In some cases, the business objectives are too nebulous to develop appropriate IT support, while in other cases, top management may step in and change the organization's response in ways that preclude a firm alignment between IT assets and business objectives. Absent a careful and thoughtful alignment between IT assets and business objectives, companies run the risk of lost productivity, increased costs and diminished profitability.
This study provides a review of the relevant peer-reviewed and scholarly literature concerning the need to align IT assets with business objectives, including a background and overview as well as steps that companies can take to improve the alignment between their IT resources and their business objectives. Finally, a summary of the research and important findings concerning these issues are presented in the study's conclusion.
Memorandum July 23, 2014 Chief executive officer, XYZ Corporation, LLC Chief information officer, YXZ Corporation, LLC Subject: Aligning IT with XYZ's Business Objectives Background and Overview In many organizations, there is a dramatic disconnect between business objectives and their information technology (IT) assets. On the one hand, most business leaders are familiar with their business objectives. For instance, according to Bland (2007), "For any manager, general business objectives are pretty much a no-brainer: profitability (or sustainability), customer satisfaction, staff satisfaction, manageable growth, perhaps community or charity involvement, and saleability" (p. 55).
On the other hand, there remains far less knowledge and expertise concerning how best to align an organization's IT assets with their business objectives. In this regard, Bland (2007) emphasizes that, "It's in the attempt to achieve these goals that information technology grabs the spotlight; harnessed in the right place and at the right time, significant business goals can be realized through IT" (p. 55). In reality, most companies today already have the IT infrastructure and business planning resources in place to effect meaningful alignment between IT assets and business objectives.
For instance, Rand (2003) reports that, "While most associations today have either a strategic or operating plan that identifies business objectives, many of these plans are still missing a few key components: the enabling technologies that are required to support each of these initiatives, established performance metrics, and the built-in business intelligence to track performance" (p. 5). These shortcomings are not necessarily the fault of the IT department, but rather reflect a lack of top management coordination with these providers.
In this regard, Rand (2003) points out that, "The lack of these elements doesn't mean that the IT department is not doing its job and doesn't have a strategy to implement its technology initiatives. What this scenario really indicates is that the overall strategic plan and the IT strategic plan are not aligned" (p. 5).

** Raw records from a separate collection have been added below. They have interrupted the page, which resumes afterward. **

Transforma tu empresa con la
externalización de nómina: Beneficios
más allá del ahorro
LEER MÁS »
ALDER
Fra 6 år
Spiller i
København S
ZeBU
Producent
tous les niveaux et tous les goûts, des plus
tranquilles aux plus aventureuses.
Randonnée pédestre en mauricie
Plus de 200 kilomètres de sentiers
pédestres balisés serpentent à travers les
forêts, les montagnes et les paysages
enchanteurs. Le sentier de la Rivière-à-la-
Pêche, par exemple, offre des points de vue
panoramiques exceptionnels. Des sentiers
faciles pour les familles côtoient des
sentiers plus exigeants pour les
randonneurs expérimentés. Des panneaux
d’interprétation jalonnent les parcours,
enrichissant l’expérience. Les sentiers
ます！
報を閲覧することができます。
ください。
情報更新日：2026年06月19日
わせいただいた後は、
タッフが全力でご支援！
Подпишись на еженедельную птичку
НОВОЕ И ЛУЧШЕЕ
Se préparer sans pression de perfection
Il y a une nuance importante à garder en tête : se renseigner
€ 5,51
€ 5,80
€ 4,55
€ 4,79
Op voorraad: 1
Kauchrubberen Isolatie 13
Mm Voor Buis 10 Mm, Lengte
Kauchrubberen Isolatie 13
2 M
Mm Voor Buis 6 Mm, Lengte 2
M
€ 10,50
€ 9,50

Despite these constraints, information technology is widely recognized as an essential asset, and that the effective management of IT resources is increasingly important to businesses today (Karrukh & Fraser, 2009).
For example, Rang (2003) reports that, "With the importance that technology plays in helping organizations meet their objectives, it makes sense for the information technology (IT) plan and the overall strategic plan to be in alignment" (p. 1). In many cases, though, IT assets and business objectives remain disconnected (Rang, 2003). The implications of this disconnect between IT assets and business objectives is profound, and include diminished productivity, fragmented work, and redundant efforts (Rang, 2003).
As applied to information technology, the term "alignment" is relatively recent in origin; however, the notion of aligning strategic business objectives with other business operations has a long history (Hartung & Reich, 2008). For instance, Hartung and Reich (2008) report that, "Business executives are familiar with the idea that alignment should exist between objectives and other functions such as marketing and finance" (p. 285).
According to Osborn (2012), aligning IT assets with business objectives involves "creating and managing a business driven IT organization for which the primary focus is implementing information oriented solutions that are most important to meeting the business objectives of the enterprise" (para. 2). However it is defined, aligning IT with business objectives is an essential element in developing and sustaining a competitive advantage today (Benko & McFarlan, 2009). In this regard, Benko and McFarland emphasize that, "Objectives include developing mind-sets necessary to prosper on the information frontier.
It is crucial to focus on optimizing the business, in large part by better harnessing the power of the business technology investment." (p. 59).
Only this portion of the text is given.